Помимо всего, приходилось еще заботиться о духовном просвещении собственной семьи – именно этот пункт в свое время сильно навредил Бэйли. Утром и вечером Пэррис молился и читал отрывки из Писания своим домашним, включая рабов: их души тоже были на его попечении. Он собирал семью перед очагом, вместе они пели псалмы и раз в неделю устраивали катехизис. Дети многих священников субботними вечерами слышали репетицию завтрашней проповеди, воскресенье заканчивалось разбором прошедшей службы. Упор Пэррис делал на христианские обязанности. Человек рождается во грехе и начинает паломничество во имя прощения; идет духовная битва, битва святых с проклятыми; церковные таинства превыше всего. Родитель-пуританин был занят в течение всего дня: Мэзер, например, бесконечно придумывал для своих сыновей и дочерей какие-то упражнения. Пэррис, будучи не настолько творчески одаренным, больше внимания уделял образованию детей, которое не отделялось от их духовного благополучия. Задолго до того, как у девочек появились первые тревожные симптомы, за их душами велся постоянный контроль с ежедневным досмотром: состояние новоанглийской молодежи, похоже, вызывало у взрослых серьезную озабоченность. Пастор искренне надеялся, что его паства была не менее бдительной, и боялся, что это не так. Он без конца твердил, что семейный уклад разваливается, риторически вопрошал: что происходит сегодня с детьми? На собрании кембриджских пасторов Пэррис даже призвал всех задуматься, что можно по этому поводу сделать [71].
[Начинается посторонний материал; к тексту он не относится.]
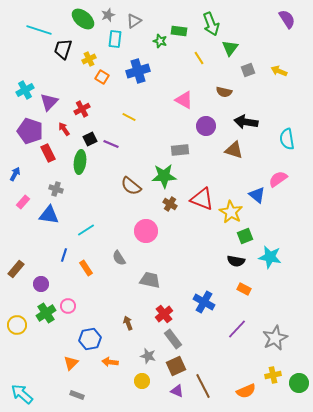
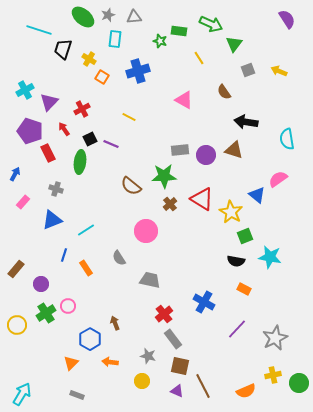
green ellipse at (83, 19): moved 2 px up
gray triangle at (134, 21): moved 4 px up; rotated 28 degrees clockwise
green arrow at (211, 24): rotated 45 degrees counterclockwise
green triangle at (230, 48): moved 4 px right, 4 px up
yellow cross at (89, 59): rotated 32 degrees counterclockwise
brown semicircle at (224, 92): rotated 42 degrees clockwise
purple circle at (206, 126): moved 29 px down
red triangle at (202, 199): rotated 10 degrees clockwise
brown cross at (170, 204): rotated 16 degrees clockwise
blue triangle at (49, 215): moved 3 px right, 5 px down; rotated 30 degrees counterclockwise
brown arrow at (128, 323): moved 13 px left
blue hexagon at (90, 339): rotated 20 degrees counterclockwise
brown square at (176, 366): moved 4 px right; rotated 36 degrees clockwise
cyan arrow at (22, 394): rotated 80 degrees clockwise
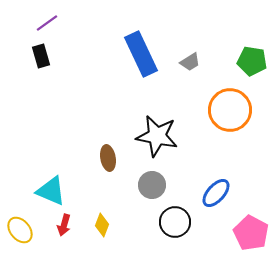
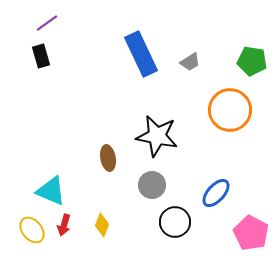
yellow ellipse: moved 12 px right
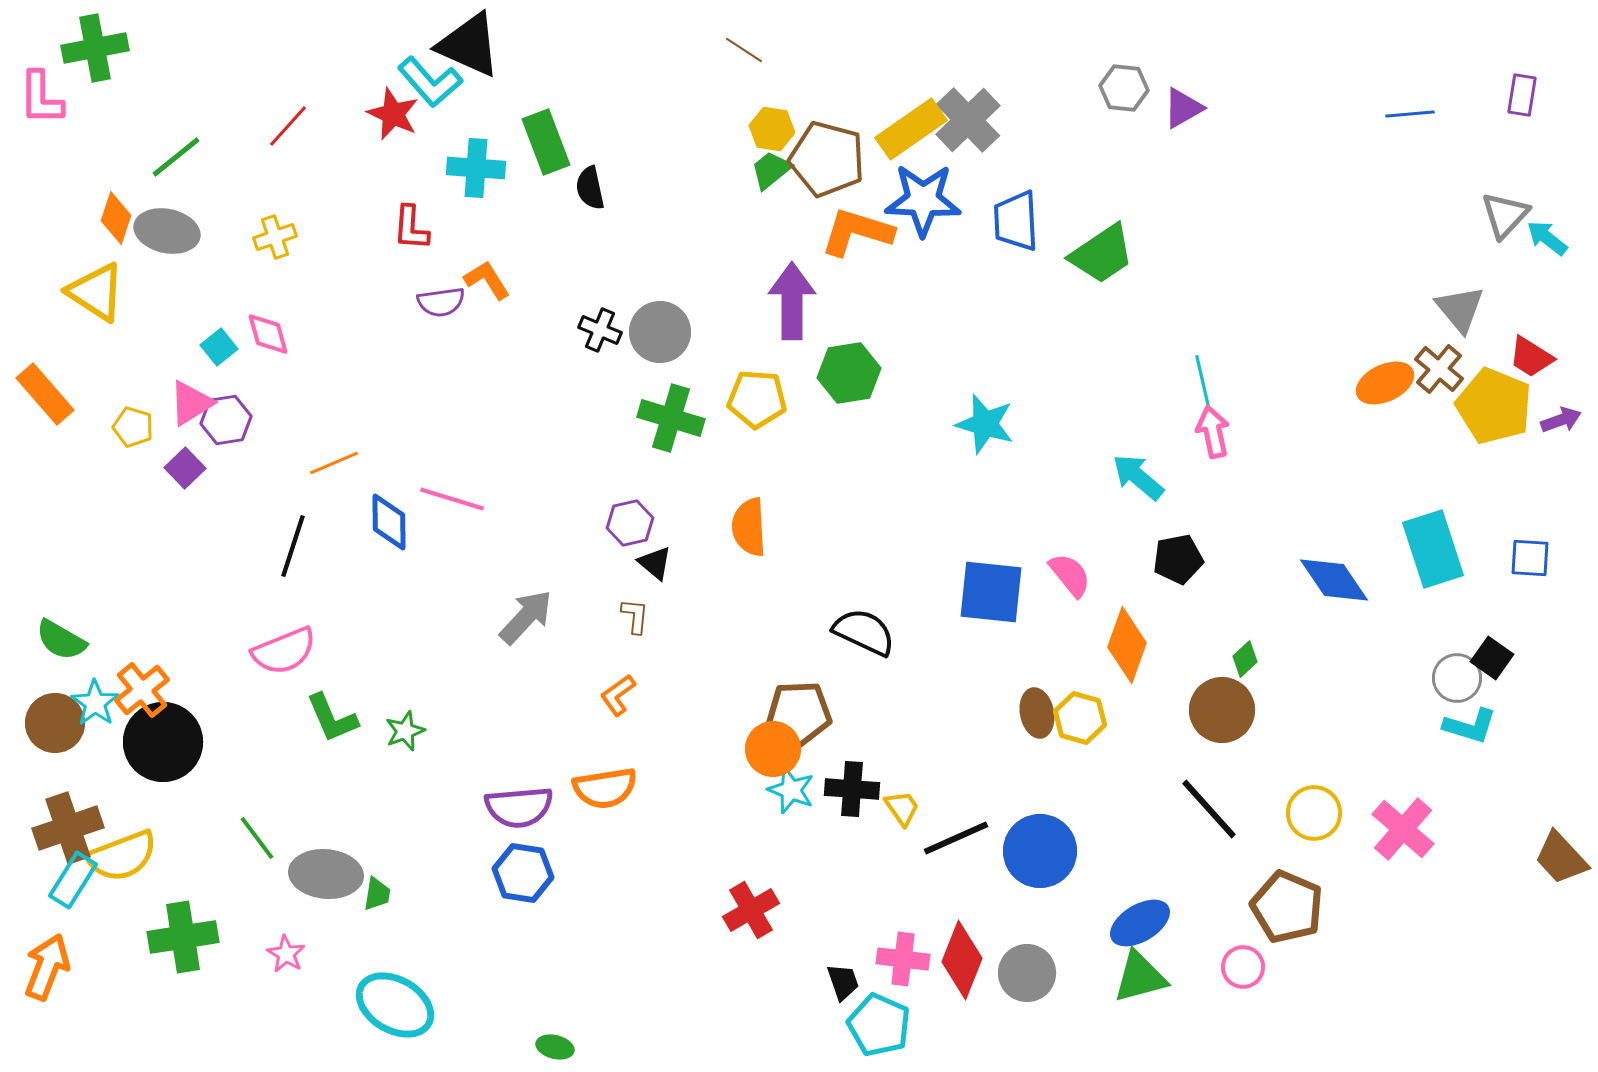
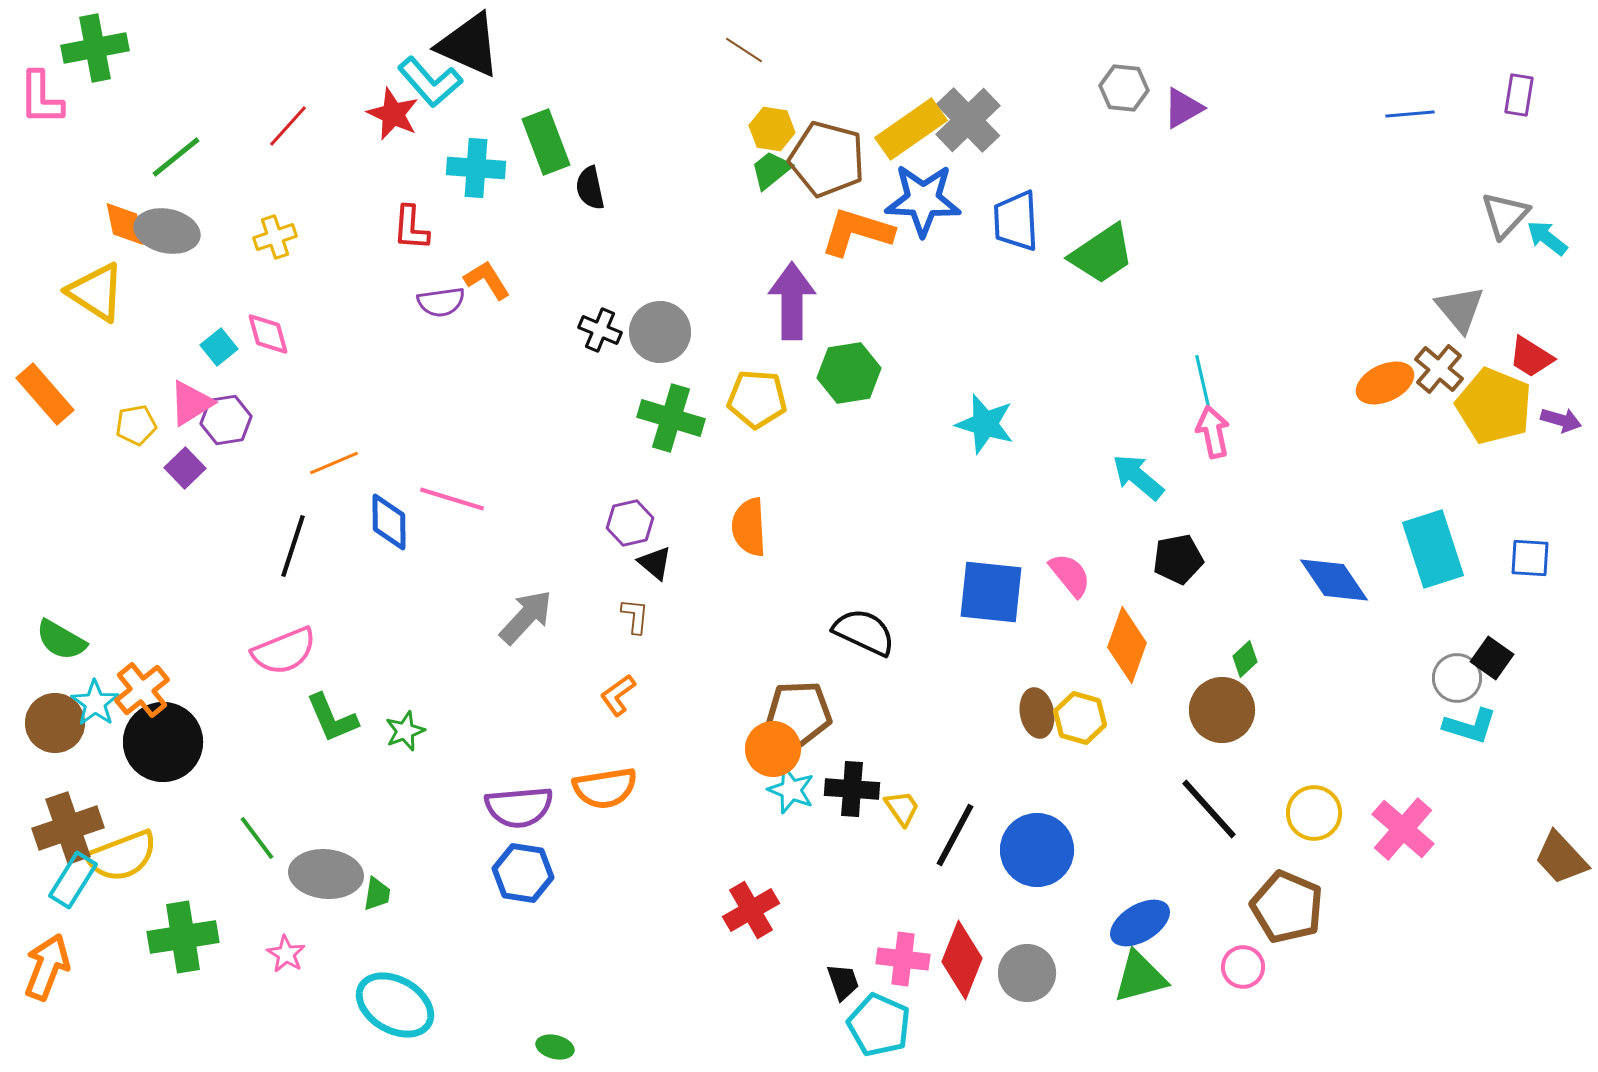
purple rectangle at (1522, 95): moved 3 px left
orange diamond at (116, 218): moved 9 px right, 6 px down; rotated 30 degrees counterclockwise
purple arrow at (1561, 420): rotated 36 degrees clockwise
yellow pentagon at (133, 427): moved 3 px right, 2 px up; rotated 27 degrees counterclockwise
black line at (956, 838): moved 1 px left, 3 px up; rotated 38 degrees counterclockwise
blue circle at (1040, 851): moved 3 px left, 1 px up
Будучи на пять лет старше мужа, Элизабет Пэррис, еще до замужества состоявшая в первой Бостонской церкви и на своей салемской церковной скамье окруженная пятью женщинами с фамилией Патнэм, разделяла с Сэмюэлем эту ношу. От нее требовалось неуклонно проявлять преданность долгу и сострадание к соседям. После неприятностей 1692 года дел прибавилось; в любых обстоятельствах она читала и обсуждала Библию с приходскими детьми – ответственность за их обучение лежала на ней. Базовая грамотность входила в число обязательных требований для Новой Англии, закрепленных в законодательном акте 1647 года об основании школ, которому Массачусетс был обязан своими успехами в сфере образования. У этого закона имелась и защитная функция. Считалось, что «одна из главных целей „старого искусителя“, Сатаны, – держать человека подальше от Писания» [72]. Поэтому самое главное – перехитрить мерзавца, не попасться в его демонические сети, ведь даже ледяной новоанглийской зимой можно почувствовать на щеке его горячее дыхание. Житель города Салема, не учивший собственных детей читать, обнаруживал на двери молельни объявление, в котором предлагалось отдать его детей в услужение тому, кто станет их учить [73]. Базовая грамотность была условием необходимым, но вряд ли достаточным. Один будущий священник трижды от начала до конца прочитал Библию, когда ему еще не исполнилось и шести лет [74]. Многие до совершеннолетия делали по двенадцать кругов и могли наизусть цитировать длинные отрывки из Писания.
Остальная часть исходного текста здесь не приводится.